C’est l’ultime proposition que fait Stéphane Lavignotte dans son ouvrage La décroissance est-elle souhaitable ?, paru dans la nouvelle collection Petite encyclopédie critique des éditions Textuel. L’auteur consacrant le dernier chapitre de son livre à sa propre analyse des moyens, des habitudes et des co-habitudes à mettre en œuvre afin que la décroissance  non seulement
soit souhaitable mais souhaitée. Il aura auparavant offert une vision panoramique de l’idée de décroissance et des acteurs qui depuis quelques années oeuvrent à conceptualiser et à faire de celle-ci une alternative viable et « sensée » au monde productiviste et capitaliste.
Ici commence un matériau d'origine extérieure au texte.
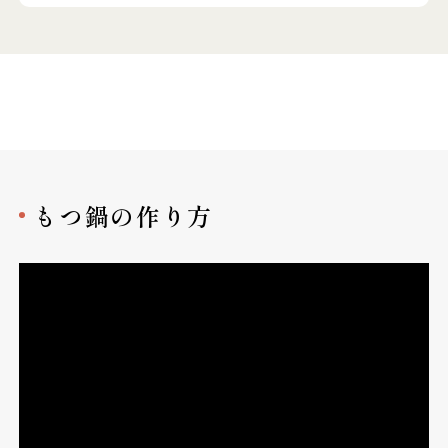
もつ鍋の作り方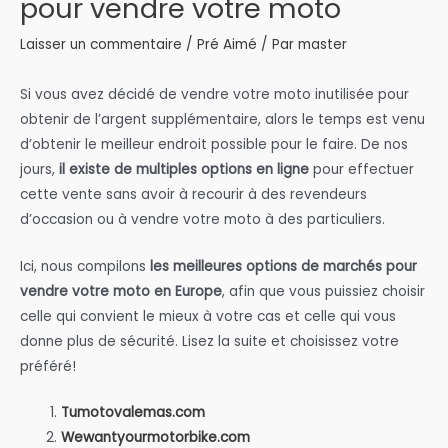
pour vendre votre moto
Laisser un commentaire
/
Pré Aimé
/ Par
master
Si vous avez décidé de vendre votre moto inutilisée pour
obtenir de l’argent supplémentaire, alors le temps est venu
d’obtenir le meilleur endroit possible pour le faire. De nos
jours,
il existe de multiples options en ligne
pour effectuer
cette vente sans avoir à recourir à des revendeurs
d’occasion ou à vendre votre moto à des particuliers.
Ici, nous compilons
les meilleures options de marchés pour
vendre votre moto en Europe
, afin que vous puissiez choisir
celle qui convient le mieux à votre cas et celle qui vous
donne plus de sécurité. Lisez la suite et choisissez votre
préféré!
Tumotovalemas.com
Wewantyourmotorbike.com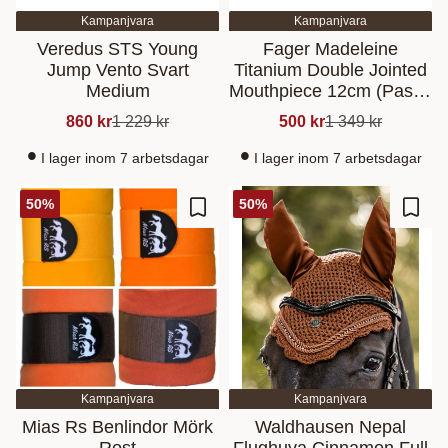
Kampanjvara
Kampanjvara
Veredus STS Young
Fager Madeleine
Jump Vento Svart
Titanium Double Jointed
Medium
Mouthpiece 12cm (Passa
till Fager Otto)
860
kr
1 229
kr
500
kr
1 349
kr
I lager inom 7 arbetsdagar
I lager inom 7 arbetsdagar
50
%
50
%
Lisää suosikiksi
Lisää
Kampanjvara
Kampanjvara
Mias Rs Benlindor Mörk
Waldhausen Nepal
Rost
Flughuva Cinnamon Full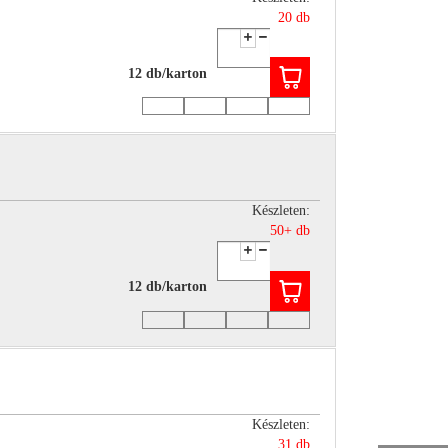
20 db
12 db/karton
Készleten:
50+ db
12 db/karton
Készleten:
31 db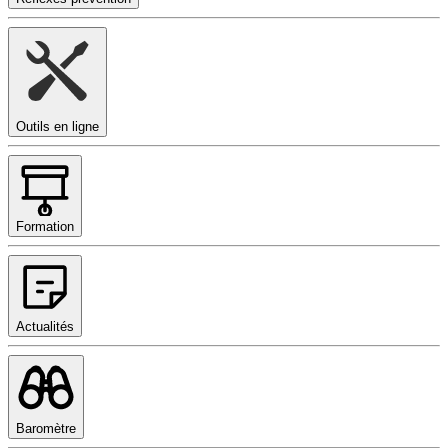
Outils en ligne
Formation
Actualités
Baromètre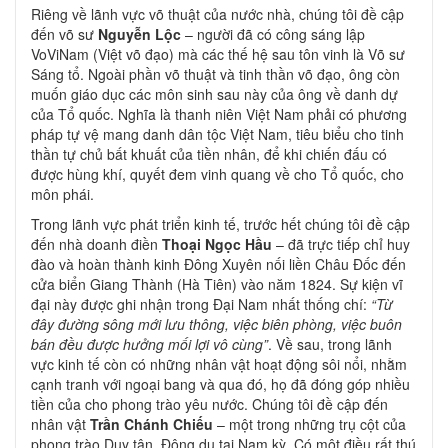
Riêng về lãnh vực võ thuật của nước nhà, chúng tôi đề cập
đến võ sư
Nguyễn Lộc
– người đã có công sáng lập
VoViNam (Việt võ đạo) mà các thế hệ sau tôn vinh là Võ sư
Sáng tổ. Ngoài phần võ thuật và tinh thần võ đạo, ông còn
muốn giáo dục các môn sinh sau này của ông về danh dự
của Tổ quốc. Nghĩa là thanh niên Việt Nam phải có phương
pháp tự vệ mang danh dân tộc Việt Nam, tiêu biểu cho tinh
thần tự chủ bất khuất của tiền nhân, để khi chiến đấu có
được hùng khí, quyết đem vinh quang về cho Tổ quốc, cho
môn phái.
Trong lãnh vực phát triển kinh tế, trước hết chúng tôi đề cập
đến nhà doanh điền
Thoại Ngọc Hầu
– đã trực tiếp chỉ huy
đào và hoàn thành kinh Đông Xuyên nối liền Châu Đốc đến
cửa biển Giang Thành (Hà Tiên) vào năm 1824. Sự kiện vĩ
đại này được ghi nhận trong Đại Nam nhất thống chí:
“Từ
đây đường sông mới lưu thông, việc biên phòng, việc buôn
bán đều được hưởng mối lợi vô cùng”
. Về sau, trong lãnh
vực kinh tế còn có những nhân vật hoạt động sôi nổi, nhằm
cạnh tranh với ngoại bang và qua đó, họ đã đóng góp nhiều
tiền của cho phong trào yêu nước. Chúng tôi đề cập đến
nhân vật
Trần Chánh Chiếu
– một trong những trụ cột của
phong trào Duy tân, Đông du tại Nam kỳ. Có một điều rất thú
La critique de Stéphane Lavignotte est empreinte d’empathie ce qui, contrairement à ce qu’on pourrait imaginer, ne l’empêche aucunement de souligner les contradictions et les mauvaises directions qu’empruntent parfois les animateurs du projet décroissant.
Trois de ceux-ci constituent la base référentielle sur laquelle l’auteur s’appuie, documentant et argumentant autour des thèmes majeurs des décroissants : Serge Latouche (l’historique), Paul Ariès (le politique) et Vincent Cheynet (le théoricien militant). Trois figures incontournables de la décroissance qui s’unissent ou s’opposent au travers d’une vision parfois conflictuelle.
La décroissance est-elle souhaitable ? n’est pas seulement un panégyrique de la décroissance, mais une discussion philosophique, politique et citoyenne autour de ce qui pourrait bien être l’idée forte de ce 21e siècle.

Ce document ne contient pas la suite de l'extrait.